▸ WHAT YOU WILL DO: Exactly how many lines in the data below contain the string "atau"? Give that number and nothing else.

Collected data
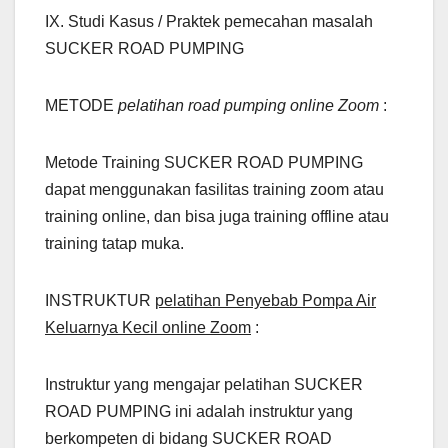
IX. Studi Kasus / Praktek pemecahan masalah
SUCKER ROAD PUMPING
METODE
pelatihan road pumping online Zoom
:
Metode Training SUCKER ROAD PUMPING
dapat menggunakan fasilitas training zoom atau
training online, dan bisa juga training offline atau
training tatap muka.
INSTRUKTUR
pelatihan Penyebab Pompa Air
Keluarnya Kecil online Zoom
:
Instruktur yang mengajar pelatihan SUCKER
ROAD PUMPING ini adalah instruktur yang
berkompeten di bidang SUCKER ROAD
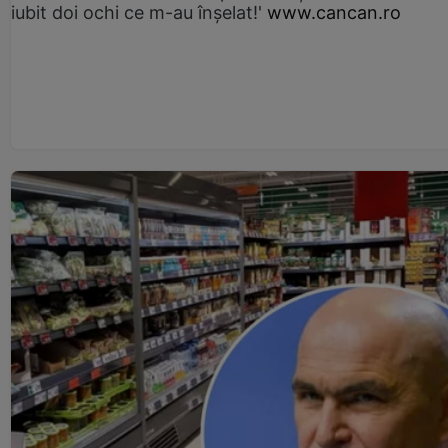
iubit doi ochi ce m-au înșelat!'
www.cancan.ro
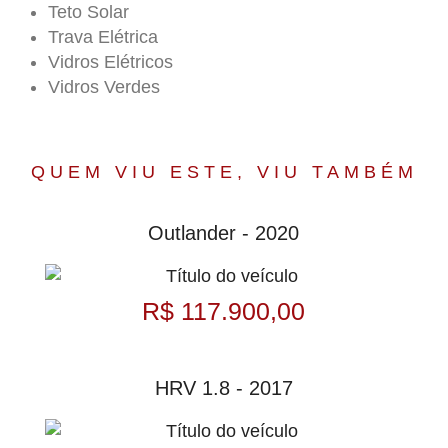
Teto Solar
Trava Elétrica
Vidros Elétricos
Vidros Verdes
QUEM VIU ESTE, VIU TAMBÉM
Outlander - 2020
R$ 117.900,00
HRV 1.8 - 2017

▸ YOUR RESPONSE: 2